## [REQUIRED ACTION]
Can you restate the records below word for word?

## [EXTRACTED MATERIAL]
+===+
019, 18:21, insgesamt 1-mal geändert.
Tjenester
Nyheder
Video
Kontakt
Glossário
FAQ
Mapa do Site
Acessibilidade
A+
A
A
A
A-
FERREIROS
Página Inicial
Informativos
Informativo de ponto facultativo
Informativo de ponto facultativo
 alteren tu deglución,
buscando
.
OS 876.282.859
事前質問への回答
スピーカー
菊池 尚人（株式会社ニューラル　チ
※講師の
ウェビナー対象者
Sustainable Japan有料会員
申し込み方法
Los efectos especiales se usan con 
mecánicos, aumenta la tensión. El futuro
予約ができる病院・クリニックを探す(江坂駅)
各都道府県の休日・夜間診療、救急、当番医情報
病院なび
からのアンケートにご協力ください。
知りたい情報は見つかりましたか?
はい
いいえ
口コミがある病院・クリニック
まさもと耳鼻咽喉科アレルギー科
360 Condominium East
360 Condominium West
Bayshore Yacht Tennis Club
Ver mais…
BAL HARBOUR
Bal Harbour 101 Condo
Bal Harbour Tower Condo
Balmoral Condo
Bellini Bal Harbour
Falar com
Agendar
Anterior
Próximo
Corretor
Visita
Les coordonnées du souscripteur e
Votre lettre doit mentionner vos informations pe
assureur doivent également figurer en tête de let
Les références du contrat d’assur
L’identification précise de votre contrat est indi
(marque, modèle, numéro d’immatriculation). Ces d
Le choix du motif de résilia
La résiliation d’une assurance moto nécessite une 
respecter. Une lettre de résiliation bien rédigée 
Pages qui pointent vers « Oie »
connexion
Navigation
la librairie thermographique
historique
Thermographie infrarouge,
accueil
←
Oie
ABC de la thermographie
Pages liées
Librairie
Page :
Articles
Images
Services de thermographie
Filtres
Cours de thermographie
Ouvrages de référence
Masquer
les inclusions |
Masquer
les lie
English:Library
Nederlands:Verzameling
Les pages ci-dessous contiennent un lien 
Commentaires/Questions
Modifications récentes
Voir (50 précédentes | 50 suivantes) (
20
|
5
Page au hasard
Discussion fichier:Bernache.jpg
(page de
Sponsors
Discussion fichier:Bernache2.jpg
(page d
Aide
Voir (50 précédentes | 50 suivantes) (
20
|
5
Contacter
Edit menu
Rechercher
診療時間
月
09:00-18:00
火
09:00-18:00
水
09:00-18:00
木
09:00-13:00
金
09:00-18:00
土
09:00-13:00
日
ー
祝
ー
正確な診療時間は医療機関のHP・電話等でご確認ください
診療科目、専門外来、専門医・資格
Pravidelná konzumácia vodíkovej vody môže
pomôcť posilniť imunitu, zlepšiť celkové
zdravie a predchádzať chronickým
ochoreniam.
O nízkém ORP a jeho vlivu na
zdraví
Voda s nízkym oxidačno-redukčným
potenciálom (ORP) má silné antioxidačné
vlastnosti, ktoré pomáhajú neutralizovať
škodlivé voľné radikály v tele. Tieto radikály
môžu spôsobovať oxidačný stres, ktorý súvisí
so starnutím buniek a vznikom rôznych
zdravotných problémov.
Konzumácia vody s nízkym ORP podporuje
+===+
## [ANSWER TO THE PROBLEM]
019, 18:21, insgesamt 1-mal geändert.
Tjenester
Nyheder
Video
Kontakt
Glossário
FAQ
Mapa do Site
Acessibilidade
A+
A
A
A
A-
FERREIROS
Página Inicial
Informativos
Informativo de ponto facultativo
Informativo de ponto facultativo
 alteren tu deglución,
buscando
.
OS 876.282.859
事前質問への回答
スピーカー
菊池 尚人（株式会社ニューラル　チ
※講師の
ウェビナー対象者
Sustainable Japan有料会員
申し込み方法
Los efectos especiales se usan con 
mecánicos, aumenta la tensión. El futuro
予約ができる病院・クリニックを探す(江坂駅)
各都道府県の休日・夜間診療、救急、当番医情報
病院なび
からのアンケートにご協力ください。
知りたい情報は見つかりましたか?
はい
いいえ
口コミがある病院・クリニック
まさもと耳鼻咽喉科アレルギー科
360 Condominium East
360 Condominium West
Bayshore Yacht Tennis Club
Ver mais…
BAL HARBOUR
Bal Harbour 101 Condo
Bal Harbour Tower Condo
Balmoral Condo
Bellini Bal Harbour
Falar com
Agendar
Anterior
Próximo
Corretor
Visita
Les coordonnées du souscripteur e
Votre lettre doit mentionner vos informations pe
assureur doivent également figurer en tête de let
Les références du contrat d’assur
L’identification précise de votre contrat est indi
(marque, modèle, numéro d’immatriculation). Ces d
Le choix du motif de résilia
La résiliation d’une assurance moto nécessite une 
respecter. Une lettre de résiliation bien rédigée 
Pages qui pointent vers « Oie »
connexion
Navigation
la librairie thermographique
historique
Thermographie infrarouge,
accueil
←
Oie
ABC de la thermographie
Pages liées
Librairie
Page :
Articles
Images
Services de thermographie
Filtres
Cours de thermographie
Ouvrages de référence
Masquer
les inclusions |
Masquer
les lie
English:Library
Nederlands:Verzameling
Les pages ci-dessous contiennent un lien 
Commentaires/Questions
Modifications récentes
Voir (50 précédentes | 50 suivantes) (
20
|
5
Page au hasard
Discussion fichier:Bernache.jpg
(page de
Sponsors
Discussion fichier:Bernache2.jpg
(page d
Aide
Voir (50 précédentes | 50 suivantes) (
20
|
5
Contacter
Edit menu
Rechercher
診療時間
月
09:00-18:00
火
09:00-18:00
水
09:00-18:00
木
09:00-13:00
金
09:00-18:00
土
09:00-13:00
日
ー
祝
ー
正確な診療時間は医療機関のHP・電話等でご確認ください
診療科目、専門外来、専門医・資格
Pravidelná konzumácia vodíkovej vody môže
pomôcť posilniť imunitu, zlepšiť celkové
zdravie a predchádzať chronickým
ochoreniam.
O nízkém ORP a jeho vlivu na
zdraví
Voda s nízkym oxidačno-redukčným
potenciálom (ORP) má silné antioxidačné
vlastnosti, ktoré pomáhajú neutralizovať
škodlivé voľné radikály v tele. Tieto radikály
môžu spôsobovať oxidačný stres, ktorý súvisí
so starnutím buniek a vznikom rôznych
zdravotných problémov.
Konzumácia vody s nízkym ORP podporuje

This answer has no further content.